■ **Source information**
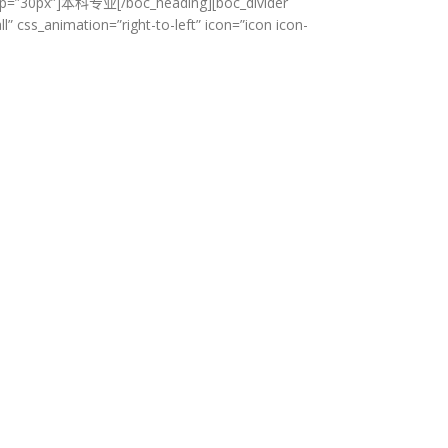
_top=”30px”]本科专业[/boc_heading][boc_divider
” css_animation=”right-to-left” icon=”icon icon-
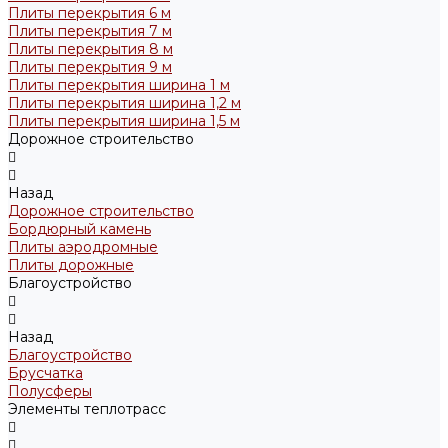
Плиты перекрытия 6 м
Плиты перекрытия 7 м
Плиты перекрытия 8 м
Плиты перекрытия 9 м
Плиты перекрытия ширина 1 м
Плиты перекрытия ширина 1,2 м
Плиты перекрытия ширина 1,5 м
Дорожное строительство
Назад
Дорожное строительство
Бордюрный камень
Плиты аэродромные
Плиты дорожные
Благоустройство
Назад
Благоустройство
Брусчатка
Полусферы
Элементы теплотрасс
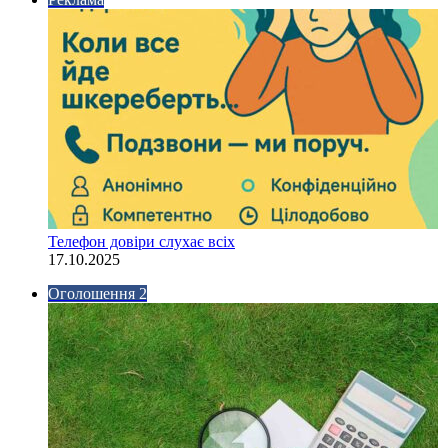
Телефон довіри слухає всіх
17.10.2025
Оголошення 2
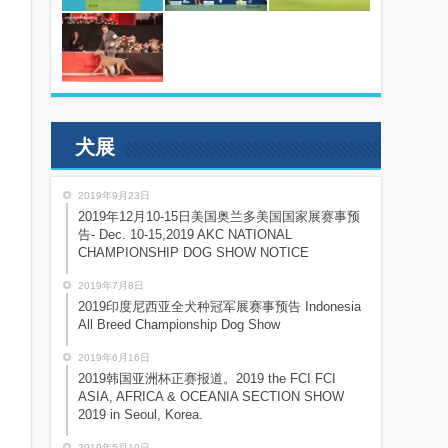
犬展
2019年9月23日
2019年12月10-15日美国奥兰多美国国家展赛事预
告- Dec. 10-15,2019 AKC NATIONAL
CHAMPIONSHIP DOG SHOW NOTICE
2019年7月8日
2019印度尼西亚全犬种冠军展赛事预告 Indonesia
All Breed Championship Dog Show
2019年6月16日
2019韩国亚洲杯正赛报道。2019 the FCI FCI
ASIA, AFRICA & OCEANIA SECTION SHOW
2019 in Seoul, Korea.
2019年5月10日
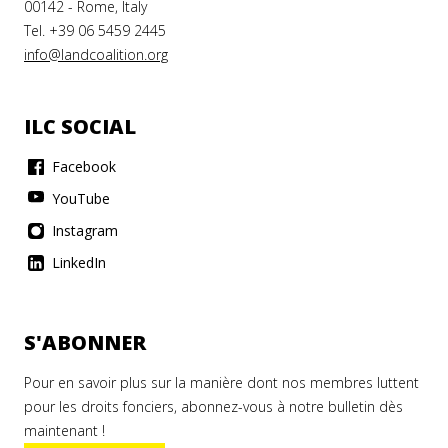
00142 - Rome, Italy
Tel. +39 06 5459 2445
info@landcoalition.org
ILC SOCIAL
Facebook
YouTube
Instagram
LinkedIn
S'ABONNER
Pour en savoir plus sur la manière dont nos membres luttent
pour les droits fonciers, abonnez-vous à notre bulletin dès
maintenant !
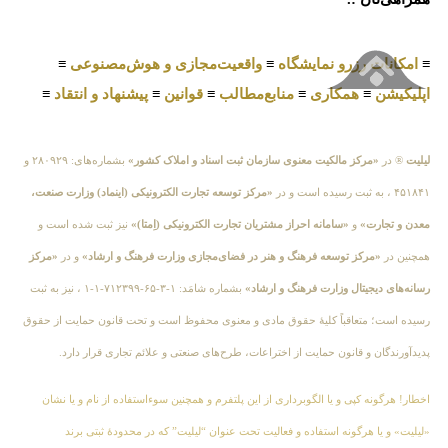
≡
امکانات رزرو نمایشگاه
≡
واقعیت‌مجازی و هوش‌مصنوعی
≡
اپلیکیشن
≡
همکاری
≡
منابع‌مطالب
≡
قوانین
≡
پیشنهاد و انتقاد
≡
لیلیت
® در
«مرکز مالکیت معنوی سازمان ثبت اسناد و املاک کشور»
بشماره‌های: ۲۸۰۹۲۹ و
۴۵۱۸۴۱ ، به ثبت رسیده است و در
«مرکز توسعه تجارت الکترونیکی (اینماد) وزارت صنعت،
معدن و تجارت»
و
«سامانه احراز مشتریان تجارت الکترونیکی (اِمتا)»
نیز ثبت شده است و
همچنین در
«مرکز توسعه فرهنگ و هنر در فضای‌مجازی وزارت فرهنگ و ارشاد»
و در
«مرکز
رسانه‌های دیجیتال وزارت فرهنگ و ارشاد»
بشماره شامَد: ۱-۳-۶۵-۷۱۲۳۹۹-۱-۱ ، نیز به ثبت
رسیده است؛ متعاقباً کلیهٔ حقوق مادی و معنوی محفوظ است و تحت قانون حمایت از حقوق
پدیدآورندگان و قانون حمایت از اختراعات، طرح‌های صنعتی و علائم تجاری قرار دارد.
اخطار! هرگونه کپی و یا الگوبرداری از این پلتفرم و همچنین سوءاستفاده از نام و یا نشان
«لیلیت» و یا هرگونه استفاده و فعالیت تحت عنوان “لیلیت” که در محدودهٔ ثبتی برند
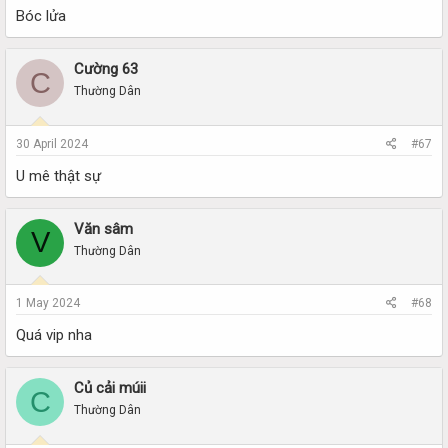
Bóc lửa
Cường 63
C
Thường Dân
30 April 2024
#67
U mê thật sự
Văn sâm
V
Thường Dân
1 May 2024
#68
Quá vip nha
Củ cải múii
C
Thường Dân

■ **What to do**
With no pictures included, write out the entries exactly.

■ **Answer to this problem**
_top=”30px”]本科专业[/boc_heading][boc_divider
” css_animation=”right-to-left” icon=”icon icon-
Плиты перекрытия 6 м
Плиты перекрытия 7 м
Плиты перекрытия 8 м
Плиты перекрытия 9 м
Плиты перекрытия ширина 1 м
Плиты перекрытия ширина 1,2 м
Плиты перекрытия ширина 1,5 м
Дорожное строительство
Назад
Дорожное строительство
Бордюрный камень
Плиты аэродромные
Плиты дорожные
Благоустройство
Назад
Благоустройство
Брусчатка
Полусферы
Элементы теплотрасс
Телефон довіри слухає всіх
17.10.2025
Оголошення 2
犬展
2019年9月23日
2019年12月10-15日美国奥兰多美国国家展赛事预
告- Dec. 10-15,2019 AKC NATIONAL
CHAMPIONSHIP DOG SHOW NOTICE
2019年7月8日
2019印度尼西亚全犬种冠军展赛事预告 Indonesia
All Breed Championship Dog Show
2019年6月16日
2019韩国亚洲杯正赛报道。2019 the FCI FCI
ASIA, AFRICA & OCEANIA SECTION SHOW
2019 in Seoul, Korea.
2019年5月10日
00142 - Rome, Italy
Tel. +39 06 5459 2445
info@landcoalition.org
ILC SOCIAL
Facebook
YouTube
Instagram
LinkedIn
S'ABONNER
Pour en savoir plus sur la manière dont nos membres luttent
pour les droits fonciers, abonnez-vous à notre bulletin dès
maintenant !
≡
امکانات رزرو نمایشگاه
≡
واقعیت‌مجازی و هوش‌مصنوعی
≡
اپلیکیشن
≡
همکاری
≡
منابع‌مطالب
≡
قوانین
≡
پیشنهاد و انتقاد
≡
لیلیت
® در
«مرکز مالکیت معنوی سازمان ثبت اسناد و املاک کشور»
بشماره‌های: ۲۸۰۹۲۹ و
۴۵۱۸۴۱ ، به ثبت رسیده است و در
«مرکز توسعه تجارت الکترونیکی (اینماد) وزارت صنعت،
معدن و تجارت»
و
«سامانه احراز مشتریان تجارت الکترونیکی (اِمتا)»
نیز ثبت شده است و
همچنین در
«مرکز توسعه فرهنگ و هنر در فضای‌مجازی وزارت فرهنگ و ارشاد»
و در
«مرکز
رسانه‌های دیجیتال وزارت فرهنگ و ارشاد»
بشماره شامَد: ۱-۳-۶۵-۷۱۲۳۹۹-۱-۱ ، نیز به ثبت
رسیده است؛ متعاقباً کلیهٔ حقوق مادی و معنوی محفوظ است و تحت قانون حمایت از حقوق
پدیدآورندگان و قانون حمایت از اختراعات، طرح‌های صنعتی و علائم تجاری قرار دارد.
اخطار! هرگونه کپی و یا الگوبرداری از این پلتفرم و همچنین سوءاستفاده از نام و یا نشان
«لیلیت» و یا هرگونه استفاده و فعالیت تحت عنوان “لیلیت” که در محدودهٔ ثبتی برند
Bóc lửa
Cường 63
C
Thường Dân
30 April 2024
#67
U mê thật sự
Văn sâm
V
Thường Dân
1 May 2024
#68
Quá vip nha
Củ cải múii
C
Thường Dân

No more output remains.